MALDI-TOF-MS Intact Protein Analysis Matrix-assisted laser desorption/ionization (Alexandra et al, 2011).

We Provide but Not Limited to:

  • Molecular weight determination
  • Characterization of monoclonal antibodies (mAb)
  • Qualitative characterization of the covalent interaction of proteins and peptide drugs with polymers
  • Analysis of physical and chemical stability of protein drug samples
  • Analysis of protein / peptide-polymer conjugates in biopharmaceutical formulations
MALDI-TOF-MS Intact Protein Analysis

Characteristics of MALDI-TOF-MS Intact Protein Analysis Service:

  • High throughput and high selectivity. High resolution: ~ 20000. High sensitivity: ~ fmol, amol. High quality accuracy: <500 ppm.
  • High tolerance to buffer solutions, detergents and contaminants.
  • Not suitable for reliable detection of low molecular weight compounds (less than 500 m / z).
  • The ions generated by MALDI contain less charge, so it is easy to obtain and interpret data, and the analysis speed is fast.

Sample Requirements

  • Purity: >90%.
  • Range: 1 kDa~100 kD.
  • Quantity: >40ug.
  • Acceptable buffers: ammonium acetate, ammonium bicarbonate, and ammonium formate.
  • Avoiding buffer: HEPES, PBS, MES, MOPS, and Tris.
  • Avoiding detergents: SDS, PEG, PPG, Tween, CHAPS, Triton, and urea.
  • Avoiding salts: alkylammonium salts, guanidinium salt, metal cations and inorganic anions such as phosphate, sulfate, and halides.
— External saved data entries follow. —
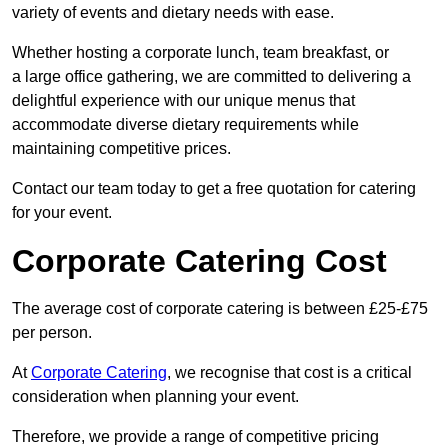
variety of events and dietary needs with ease.
Whether hosting a corporate lunch, team breakfast, or
a large office gathering, we are committed to delivering a
delightful experience with our unique menus that
accommodate diverse dietary requirements while
maintaining competitive prices.
Contact our team today to get a free quotation for catering
for your event.
Corporate Catering Cost
The average cost of corporate catering is between £25-£75
per person.
At
Corporate Catering
, we recognise that cost is a critical
consideration when planning your event.
Therefore, we provide a range of competitive pricing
Creative Proteomics' analytical scientists can provide customers with MALDI-TOF-MS intact protein analysis service. We will deliver raw data, concise and clear results report, detailed bioinformatics analysis reports.
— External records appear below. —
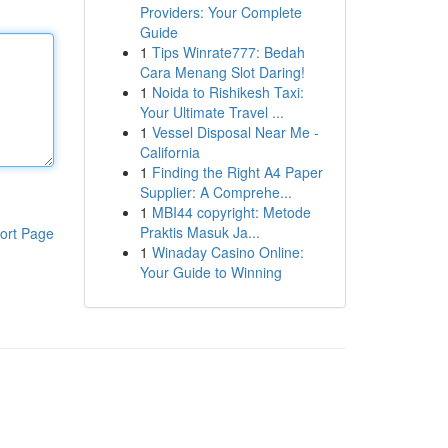
Providers: Your Complete
Guide
1
Tips Winrate777: Bedah
Cara Menang Slot Daring!
1
Noida to Rishikesh Taxi:
Your Ultimate Travel ...
1
Vessel Disposal Near Me -
California
1
Finding the Right A4 Paper
Supplier: A Comprehe...
1
MBI44 copyright: Metode
Praktis Masuk Ja...
ort Page
1
Winaday Casino Online:
Your Guide to Winning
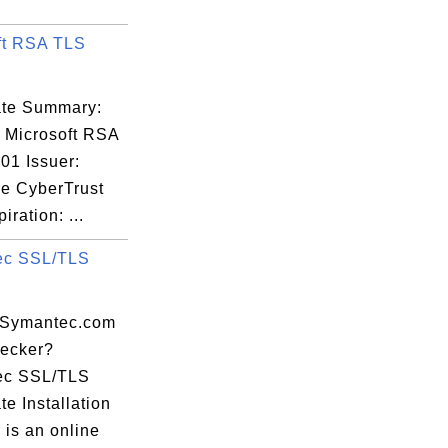
ft RSA TLS
cate Summary:
: Microsoft RSA
01 Issuer:
re CyberTrust
iration: ...
ec SSL/TLS
 Symantec.com
ecker?
ec SSL/TLS
ate Installation
 is an online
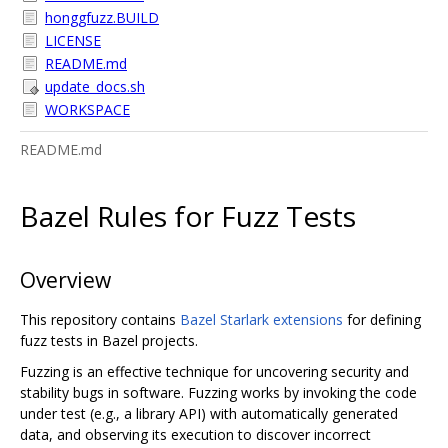
honggfuzz.BUILD
LICENSE
README.md
update_docs.sh
WORKSPACE
README.md
Bazel Rules for Fuzz Tests
Overview
This repository contains
Bazel
Starlark extensions
for defining
fuzz tests in Bazel projects.
Fuzzing is an effective technique for uncovering security and
stability bugs in software. Fuzzing works by invoking the code
under test (e.g., a library API) with automatically generated
data, and observing its execution to discover incorrect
  • Kafka A P, Kleffmann T, et al. The application of MALDI TOF MS in biopharmaceutical research. International journal of pharmaceutics, 2011, 417(1-2): 70-82.
  • Staub A, Guillarme D, et al. Intact protein analysis in the biopharmaceutical field. Journal of pharmaceutical and biomedical analysis, 2011, 55(4): 810-822.
  • Shubhakar A, Kozak R P, et al. Automated high-throughput permethylation for glycosylation analysis of biologics using MALDI-TOF-MS. Analytical chemistry, 2016, 88(17): 8562-8569./

*For Research Use Only. Not for use in the treatment or diagnosis of disease.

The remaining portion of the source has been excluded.